Records provided section start

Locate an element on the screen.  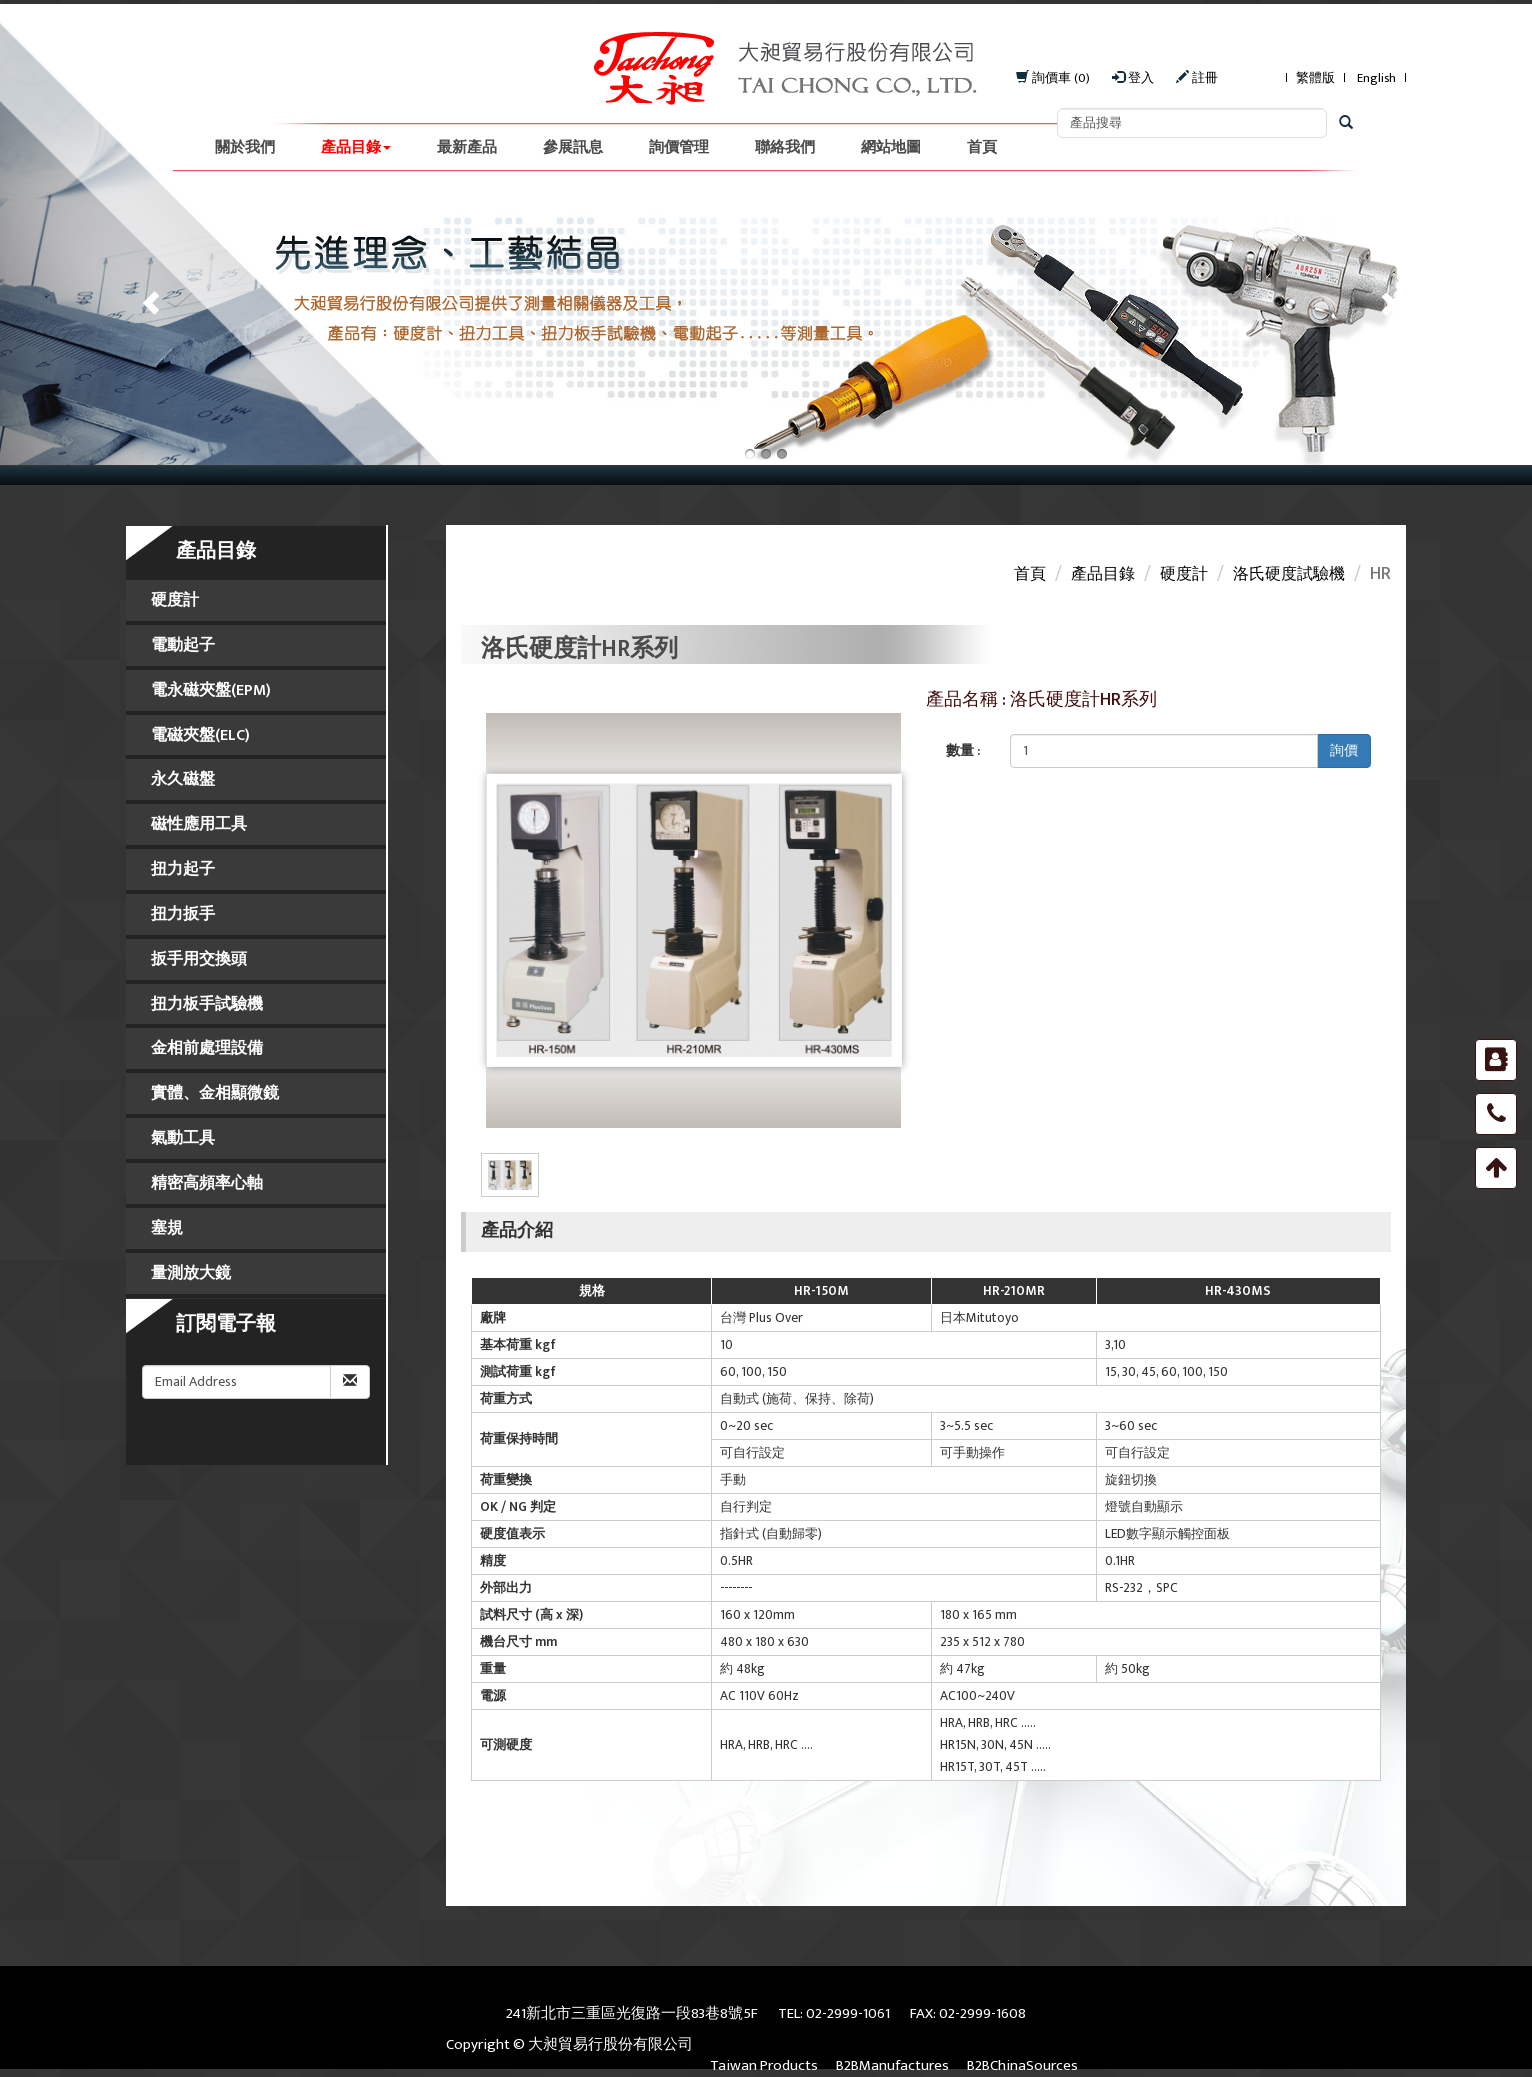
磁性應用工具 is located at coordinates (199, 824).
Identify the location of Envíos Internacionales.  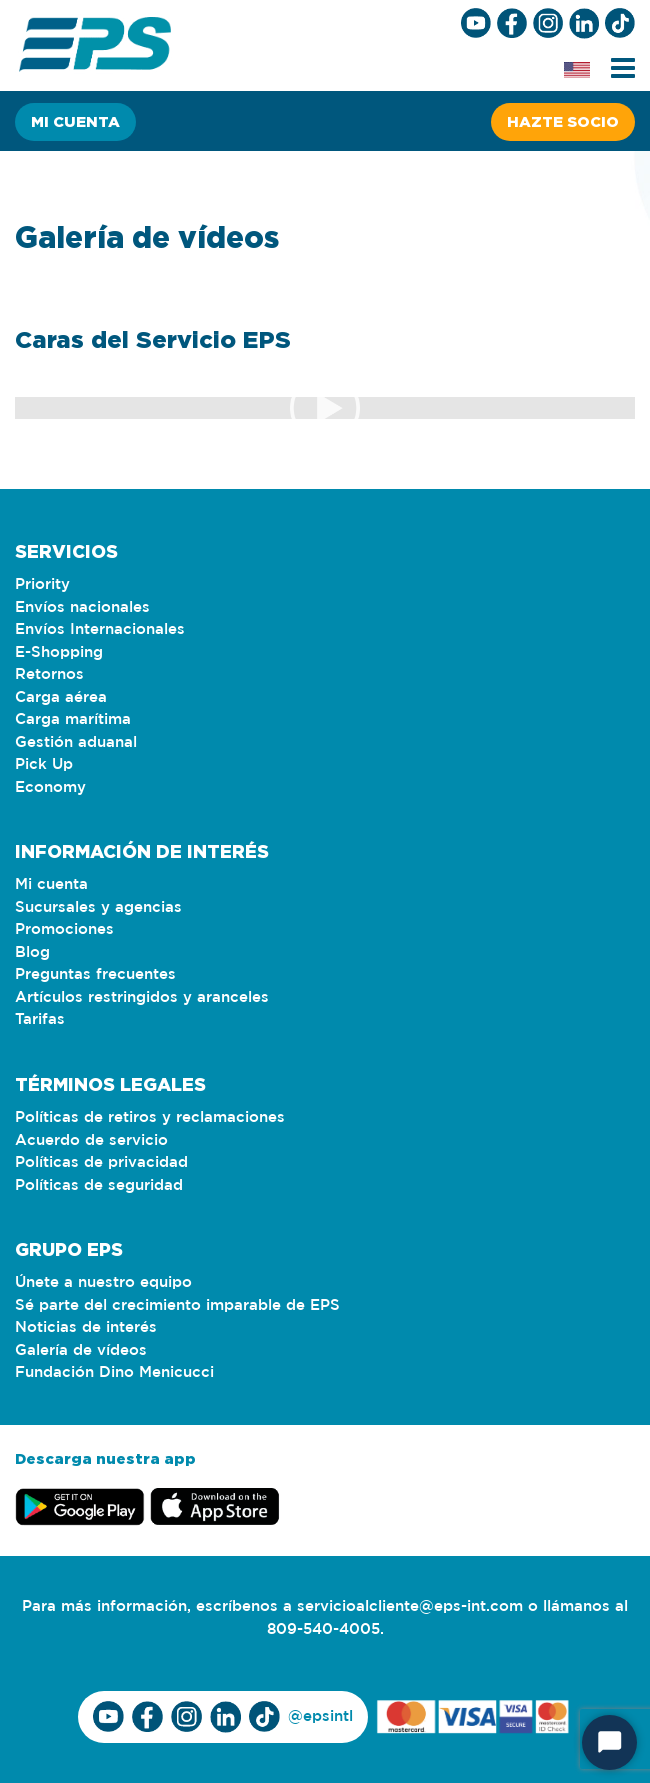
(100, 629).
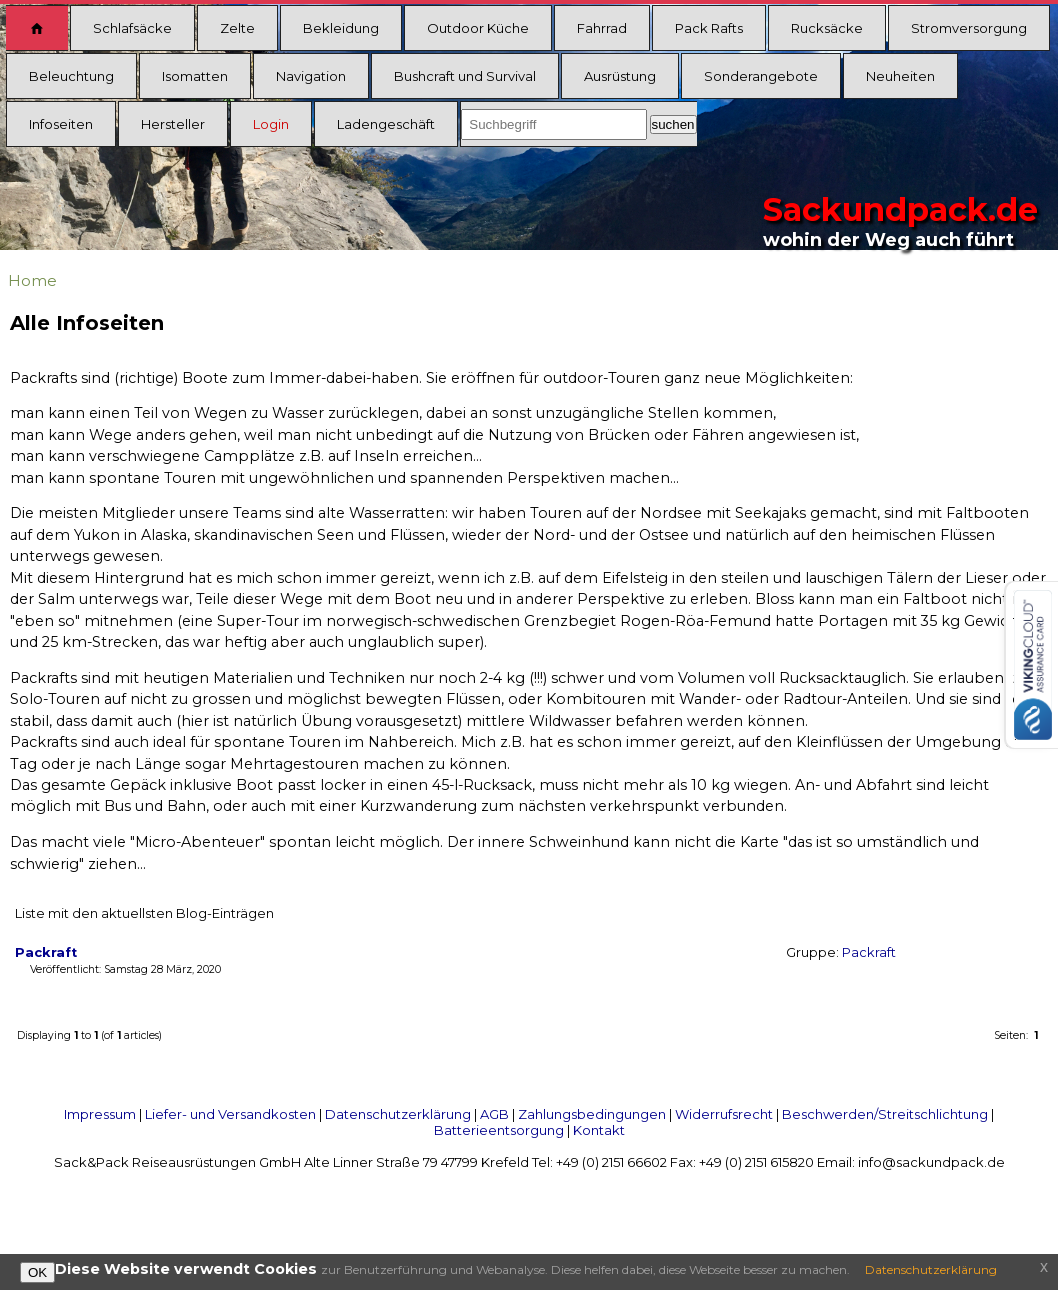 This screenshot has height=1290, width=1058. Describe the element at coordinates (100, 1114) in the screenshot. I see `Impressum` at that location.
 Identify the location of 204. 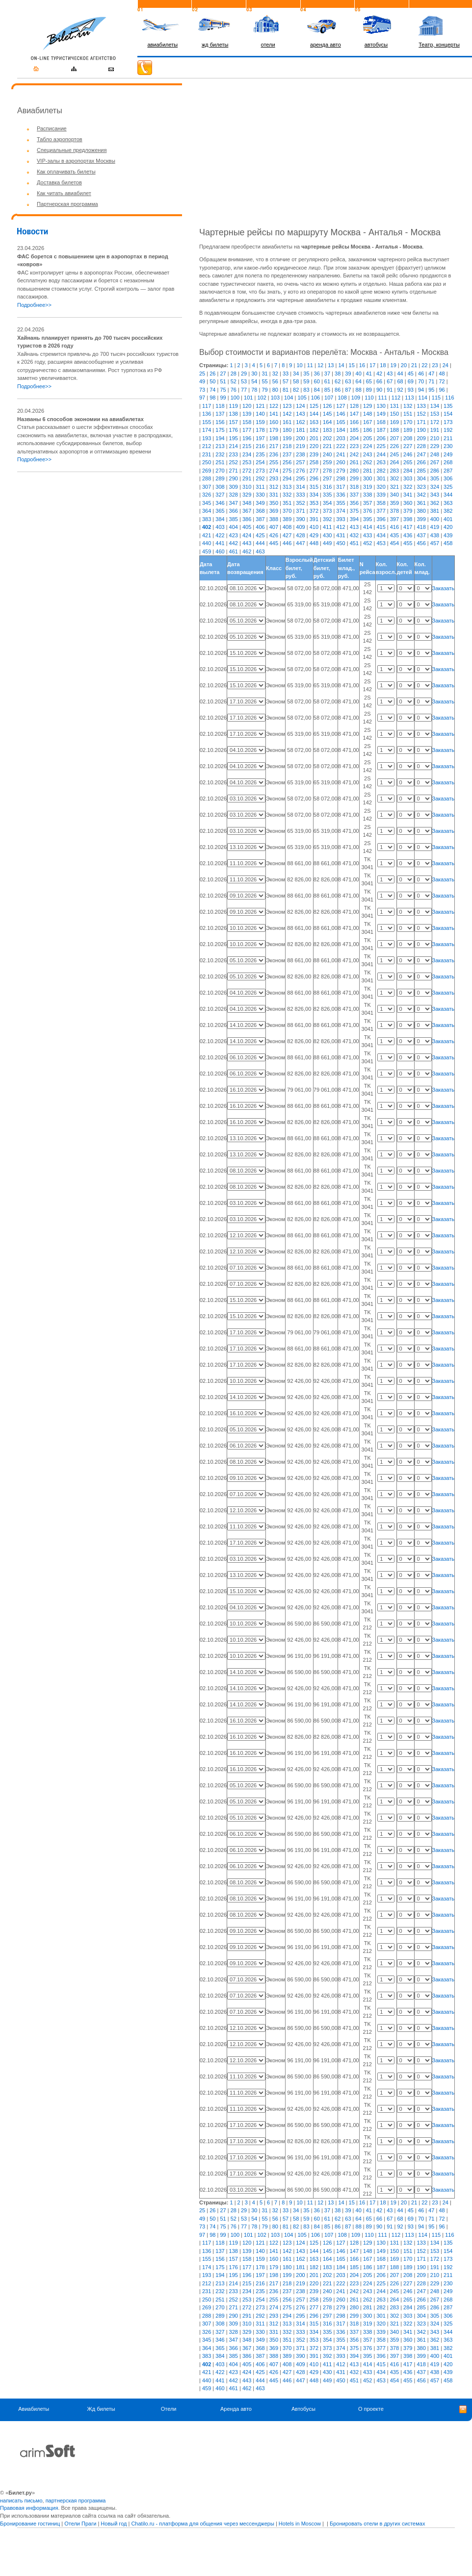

Records provided section end

▶ Aim of the task
Make an exact copy of only those lines that run from the line with "Identify the location of Envíos" through the end of the records, excluding pictures.

▶ Answer to this exercise
Identify the location of Envíos Internacionales.  
(100, 629).
 This screenshot has height=1290, width=1058. Describe the element at coordinates (100, 1114) in the screenshot. I see `Impressum` at that location.
 Identify the location of 204. 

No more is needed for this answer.